First, under current international law, the legitimate pretexts for military intervention largely revolve around the right of self-defense or disturbance of international peace, as recognized by the UNSC.  While this is a fairly narrow set of pretexts, in practice they are sufficiently flexible to address most scenarios of violent conflict without also justifying military aggression bent on conquest. What was lacking in Rwanda and the Balkans during the 1990’s were not legal rationales for military intervention but political will among the great powers to do so.  I see little evidence that R2P would carry greater moral or legal weight with state decision makers to compel them to undertake major military interventions out of altruism than does the Genocide Convention (which unlike R2P, as an international covenant, is an inarguably solid part of international law). Or, for that matter, the emotional pull of horrifying media imagery of dying children.

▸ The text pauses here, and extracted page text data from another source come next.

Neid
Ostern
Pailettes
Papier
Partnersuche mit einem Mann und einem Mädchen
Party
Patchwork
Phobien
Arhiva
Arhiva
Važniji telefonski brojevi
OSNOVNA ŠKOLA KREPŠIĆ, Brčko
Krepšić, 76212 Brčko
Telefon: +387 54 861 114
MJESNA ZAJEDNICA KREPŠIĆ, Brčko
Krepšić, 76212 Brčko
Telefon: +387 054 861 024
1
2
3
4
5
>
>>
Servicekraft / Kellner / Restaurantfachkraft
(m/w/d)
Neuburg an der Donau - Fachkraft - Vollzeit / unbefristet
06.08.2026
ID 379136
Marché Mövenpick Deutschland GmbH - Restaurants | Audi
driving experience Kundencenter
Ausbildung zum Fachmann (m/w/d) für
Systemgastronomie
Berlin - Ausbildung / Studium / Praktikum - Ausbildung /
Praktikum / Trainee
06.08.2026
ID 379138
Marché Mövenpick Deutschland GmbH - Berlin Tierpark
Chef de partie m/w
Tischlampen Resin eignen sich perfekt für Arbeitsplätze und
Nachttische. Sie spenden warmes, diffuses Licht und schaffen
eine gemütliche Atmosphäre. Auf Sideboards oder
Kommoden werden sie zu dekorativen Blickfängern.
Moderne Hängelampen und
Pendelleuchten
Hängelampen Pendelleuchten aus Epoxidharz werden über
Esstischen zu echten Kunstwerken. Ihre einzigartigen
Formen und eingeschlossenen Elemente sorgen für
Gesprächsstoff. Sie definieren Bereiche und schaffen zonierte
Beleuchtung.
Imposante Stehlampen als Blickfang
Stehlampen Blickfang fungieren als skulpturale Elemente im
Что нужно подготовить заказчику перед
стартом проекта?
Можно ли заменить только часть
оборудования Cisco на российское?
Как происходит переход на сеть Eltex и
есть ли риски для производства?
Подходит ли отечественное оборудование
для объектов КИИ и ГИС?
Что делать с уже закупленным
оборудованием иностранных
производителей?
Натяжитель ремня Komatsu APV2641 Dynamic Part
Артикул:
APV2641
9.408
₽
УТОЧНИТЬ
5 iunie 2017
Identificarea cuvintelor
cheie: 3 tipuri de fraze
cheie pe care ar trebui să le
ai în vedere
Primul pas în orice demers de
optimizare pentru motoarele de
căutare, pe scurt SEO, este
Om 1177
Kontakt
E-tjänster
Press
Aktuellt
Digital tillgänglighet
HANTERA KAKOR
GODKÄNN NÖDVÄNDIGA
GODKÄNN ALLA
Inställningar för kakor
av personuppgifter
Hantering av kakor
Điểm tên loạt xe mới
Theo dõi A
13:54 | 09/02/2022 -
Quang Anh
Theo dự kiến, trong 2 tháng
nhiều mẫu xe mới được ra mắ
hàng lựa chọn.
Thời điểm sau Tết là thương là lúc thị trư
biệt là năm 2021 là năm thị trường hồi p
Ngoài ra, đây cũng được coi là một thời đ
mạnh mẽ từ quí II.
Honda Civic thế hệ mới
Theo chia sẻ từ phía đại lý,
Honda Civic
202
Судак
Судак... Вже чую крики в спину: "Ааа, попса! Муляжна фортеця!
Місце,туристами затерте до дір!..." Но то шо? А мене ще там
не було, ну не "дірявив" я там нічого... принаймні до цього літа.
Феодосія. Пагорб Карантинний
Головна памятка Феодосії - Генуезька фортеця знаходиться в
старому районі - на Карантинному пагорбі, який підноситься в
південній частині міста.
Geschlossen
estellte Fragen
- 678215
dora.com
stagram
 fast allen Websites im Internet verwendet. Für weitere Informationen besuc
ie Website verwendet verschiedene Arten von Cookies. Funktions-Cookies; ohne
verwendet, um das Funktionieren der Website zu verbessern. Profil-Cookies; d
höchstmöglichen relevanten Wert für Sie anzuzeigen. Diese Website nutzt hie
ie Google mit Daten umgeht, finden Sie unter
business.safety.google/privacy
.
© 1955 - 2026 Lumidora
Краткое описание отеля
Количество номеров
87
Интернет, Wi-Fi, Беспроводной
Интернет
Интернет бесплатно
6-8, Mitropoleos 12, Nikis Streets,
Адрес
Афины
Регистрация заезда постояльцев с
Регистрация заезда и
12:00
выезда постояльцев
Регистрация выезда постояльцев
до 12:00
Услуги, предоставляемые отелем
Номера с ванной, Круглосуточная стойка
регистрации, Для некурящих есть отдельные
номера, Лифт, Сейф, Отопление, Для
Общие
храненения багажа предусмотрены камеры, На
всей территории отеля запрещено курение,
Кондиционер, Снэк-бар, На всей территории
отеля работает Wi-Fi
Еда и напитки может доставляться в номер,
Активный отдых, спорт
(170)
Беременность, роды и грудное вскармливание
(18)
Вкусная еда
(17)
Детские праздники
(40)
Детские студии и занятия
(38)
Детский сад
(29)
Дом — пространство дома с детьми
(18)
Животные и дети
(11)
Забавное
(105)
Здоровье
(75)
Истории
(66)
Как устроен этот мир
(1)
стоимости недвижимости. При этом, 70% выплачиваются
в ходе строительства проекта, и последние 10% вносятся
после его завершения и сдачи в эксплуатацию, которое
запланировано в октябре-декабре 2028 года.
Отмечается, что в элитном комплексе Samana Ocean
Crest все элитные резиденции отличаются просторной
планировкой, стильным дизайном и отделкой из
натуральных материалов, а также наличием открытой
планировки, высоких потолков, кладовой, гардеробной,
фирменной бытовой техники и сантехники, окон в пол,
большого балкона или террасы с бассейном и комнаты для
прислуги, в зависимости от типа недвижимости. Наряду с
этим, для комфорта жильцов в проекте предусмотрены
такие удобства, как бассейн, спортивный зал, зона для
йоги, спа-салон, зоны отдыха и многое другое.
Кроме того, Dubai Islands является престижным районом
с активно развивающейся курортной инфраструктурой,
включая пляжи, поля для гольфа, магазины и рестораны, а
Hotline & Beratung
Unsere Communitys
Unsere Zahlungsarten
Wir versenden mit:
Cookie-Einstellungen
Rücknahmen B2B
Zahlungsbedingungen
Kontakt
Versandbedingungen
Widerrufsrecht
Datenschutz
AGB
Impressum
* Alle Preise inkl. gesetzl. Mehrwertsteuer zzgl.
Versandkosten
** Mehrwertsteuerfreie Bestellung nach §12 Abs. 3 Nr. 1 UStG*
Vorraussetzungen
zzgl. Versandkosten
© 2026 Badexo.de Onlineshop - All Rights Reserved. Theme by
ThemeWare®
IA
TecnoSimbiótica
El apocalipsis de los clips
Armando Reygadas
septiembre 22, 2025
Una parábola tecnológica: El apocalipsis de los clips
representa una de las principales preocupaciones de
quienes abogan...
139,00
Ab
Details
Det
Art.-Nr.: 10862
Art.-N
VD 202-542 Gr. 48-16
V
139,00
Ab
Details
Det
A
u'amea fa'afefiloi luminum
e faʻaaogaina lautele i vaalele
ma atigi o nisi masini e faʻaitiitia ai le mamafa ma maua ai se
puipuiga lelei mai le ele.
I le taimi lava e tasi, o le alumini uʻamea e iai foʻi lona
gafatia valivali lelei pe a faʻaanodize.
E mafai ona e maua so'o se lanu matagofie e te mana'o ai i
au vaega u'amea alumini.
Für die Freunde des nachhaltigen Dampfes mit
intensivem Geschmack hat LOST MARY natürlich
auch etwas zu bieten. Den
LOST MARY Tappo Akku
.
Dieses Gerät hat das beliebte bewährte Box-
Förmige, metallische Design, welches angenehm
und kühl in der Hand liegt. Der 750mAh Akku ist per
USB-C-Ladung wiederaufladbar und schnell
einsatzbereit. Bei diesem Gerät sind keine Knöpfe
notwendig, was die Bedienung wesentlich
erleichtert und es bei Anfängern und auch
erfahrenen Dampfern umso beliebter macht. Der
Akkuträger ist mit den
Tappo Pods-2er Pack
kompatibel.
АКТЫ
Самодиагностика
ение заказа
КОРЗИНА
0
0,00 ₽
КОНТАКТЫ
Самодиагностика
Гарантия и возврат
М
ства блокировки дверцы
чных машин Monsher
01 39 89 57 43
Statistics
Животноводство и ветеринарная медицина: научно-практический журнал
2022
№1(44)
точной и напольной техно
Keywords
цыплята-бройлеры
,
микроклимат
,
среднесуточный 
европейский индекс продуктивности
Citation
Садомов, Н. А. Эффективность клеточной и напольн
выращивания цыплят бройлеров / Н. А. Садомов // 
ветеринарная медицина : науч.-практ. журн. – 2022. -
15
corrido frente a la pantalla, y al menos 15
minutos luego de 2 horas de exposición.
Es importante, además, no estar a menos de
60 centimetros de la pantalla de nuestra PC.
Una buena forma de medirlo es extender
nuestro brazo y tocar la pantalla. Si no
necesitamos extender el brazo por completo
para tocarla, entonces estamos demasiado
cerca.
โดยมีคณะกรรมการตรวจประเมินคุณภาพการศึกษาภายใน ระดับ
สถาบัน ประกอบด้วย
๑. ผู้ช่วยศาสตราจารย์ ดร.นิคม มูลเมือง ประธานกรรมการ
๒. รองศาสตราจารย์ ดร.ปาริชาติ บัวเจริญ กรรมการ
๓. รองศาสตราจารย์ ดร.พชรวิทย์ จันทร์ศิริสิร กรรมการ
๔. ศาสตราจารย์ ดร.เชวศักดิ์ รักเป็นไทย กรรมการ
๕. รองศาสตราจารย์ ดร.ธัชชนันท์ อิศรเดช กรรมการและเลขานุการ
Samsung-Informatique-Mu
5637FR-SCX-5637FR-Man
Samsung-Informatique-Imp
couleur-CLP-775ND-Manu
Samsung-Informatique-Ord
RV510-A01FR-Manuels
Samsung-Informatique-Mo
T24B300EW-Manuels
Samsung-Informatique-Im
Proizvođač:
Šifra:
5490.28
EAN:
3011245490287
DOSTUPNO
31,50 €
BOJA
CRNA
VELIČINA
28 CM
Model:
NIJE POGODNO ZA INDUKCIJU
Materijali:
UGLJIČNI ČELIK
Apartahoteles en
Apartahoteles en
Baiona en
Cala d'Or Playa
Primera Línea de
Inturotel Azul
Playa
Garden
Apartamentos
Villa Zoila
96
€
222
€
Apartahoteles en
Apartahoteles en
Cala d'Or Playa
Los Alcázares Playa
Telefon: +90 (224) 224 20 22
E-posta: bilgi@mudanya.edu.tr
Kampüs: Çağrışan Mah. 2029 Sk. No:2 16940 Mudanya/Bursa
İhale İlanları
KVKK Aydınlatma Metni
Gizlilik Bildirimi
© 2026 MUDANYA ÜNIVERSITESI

Secondly, by greatly broadening the scenarios under which military intervention is allowed under international law, R2P incentivizes such conduct primarily where doing so is inexpensive and will further national interests rather than in the worst cases, like Rwanda, where they are expensive and risky while yielding no tangible benefits. The global military capacity to intervene is finite and instead of doing triage, statesmen will go for the low-hanging fruit in a now much larger set of cases for potential intervention. If R2P were taken seriously, North Korea, Burma, Congo, Somalia, Syria and perhaps Yemen would be ahead in line for intervention before Libya. 

Thirdly, in terms of “capacity to participate”, the net global capacity for military intervention is overwhelmingly American and the logistical ability to sustain a major military intervention for more than a few weeks is a complete American monopoly. On pragmatic grounds, R2P will never work orchestrated in so lopsided a fashion of “America and some of the West vs. the Rest”. Nor will not be politically tolerated by either the American public or most of the world’s population. Or by Beijing’s steely-eyed rulers, who would have to bankroll this catalogue of expeditions because America no longer can afford to do so. Perhaps we can put “R2P” on our tin cup and get a better interest rate.

Even acting as benignly-intended peacekeepers, the potential scale of R2P vastly exceeds our will, our wallet and our welcome.